Nebraska Gov. Pillen appoints former Gov. Pete Ricketts as Ben Sasse’s Senate replacement

Nebraska Gov. Pillen appoints former Gov. Pete Ricketts as Ben Sasse’s Senate replacement

Nebraska Gov. Pillen appoints former Gov. Pete Ricketts as Ben Sasse’s Senate replacement

Nebraska Republican Gov. Jim Pillen announced Thursday that former Gov. Pete Ricketts will fill the seat previously held by former GOP Sen. Ben Sasse, who officially resigned this week to return to academia as president of the University of Florida.

Ricketts, a Republican, will serve in the Senate for two years ahead of a 2024 special Senate election.

Sasse, a vocal critic of former President Donald Trump, officially resigned from the Senate on Sunday. He submitted his resignation last month, saying he would leave office Jan. 8 — two years into his second term.

Ricketts, who reached his term limit as Pillen’s predecessor, stated his intention last month to seek the appointment to replace Sasse. 

“For me, it came down to a single question: How can I best serve the people of Nebraska and advance our conservative values?” Ricketts said in a statement announcing his bid. “In Congress, we’re in a fight for the future of our nation, and it’s a fight we have to win.”

A top political ally of Pillen, Ricketts endorsed the current governor to succeed him and was a favorite to replace Sasse.
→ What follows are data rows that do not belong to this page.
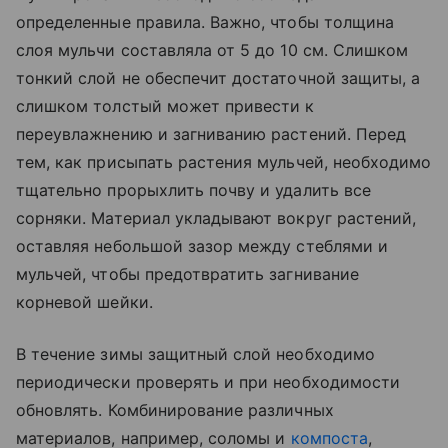
определенные правила. Важно, чтобы толщина
слоя мульчи составляла от 5 до 10 см. Слишком
тонкий слой не обеспечит достаточной защиты, а
слишком толстый может привести к
переувлажнению и загниванию растений. Перед
тем, как присыпать растения мульчей, необходимо
тщательно прорыхлить почву и удалить все
сорняки. Материал укладывают вокруг растений,
оставляя небольшой зазор между стеблями и
мульчей, чтобы предотвратить загнивание
корневой шейки.
В течение зимы защитный слой необходимо
периодически проверять и при необходимости
обновлять. Комбинирование различных
материалов, например, соломы и
компоста
,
Sasse is known as a vocal critic of Trump and his supporters in the Republican Party. In farewell remarks last week, Sasse also criticized the body that he had been a member of since 2015, saying, “This institution doesn’t work very well right now.”

“Each of us knows we should be taking a look in the mirror and acknowledging that lives lived in a politicized echo chamber are unworthy of a place that calls itself a deliberative body, let alone the world’s greatest deliberative body,” Sasse said.

“When we’re being honest with each other, which usually means when on one of the very rare occasions where cameras aren’t present, we all know that a big chunk of the performative yelling that happens here and in every hearing room is just about being booked for even more performative yelling at night on TV,” he added.

Ricketts’ relationship with Trump has taken several turns in recent years. Trump took aim at Ricketts’ family during the 2016 presidential campaign cycle. Ricketts’ parents, billionaire Joe and Marlene Ricketts, were major donors to a super PAC opposed to Trump.

“I hear the Rickets [sic] family, who own the Chicago Cubs, are secretly spending $’s against me. They better be careful, they have a lot to hide!” Trump tweeted in 2016.

The Ricketts, however, eventually came around to supporting Trump, with the then-Nebraska governor attending a rally in support of Trump’s 2016 presidential bid.

Ricketts was also tapped by Trump in 2018 to serve on the Advisory Committee for Trade and Negotiations. Trump also praised Ricketts as a “terrific” governor the same year.

But Ricketts drew ire from Trump last year when he asked the former president to stay out of the Nebraska GOP primary for governor and urged against endorsing anyone. Trump, however, endorsed businessman Charles Herbster, who lost to Pillen.

Trump also had a bone to pick with Ricketts last year after Ricketts campaigned for Georgia Gov. Brian Kemp, who became a target of Trump for refusing to help overturn the results of the 2020 election.

Trump called Ricketts a “RINO,” an acronym for Republican in name only, for backing Kemp. Trump endorsed former Sen. David Perdue, who lost to Kemp in the GOP primary.

Ricketts at the time downplayed any differences with the former present, saying, “I agree with many of the policies of the former president. We just back different candidates,” according to the Nebraska Examiner.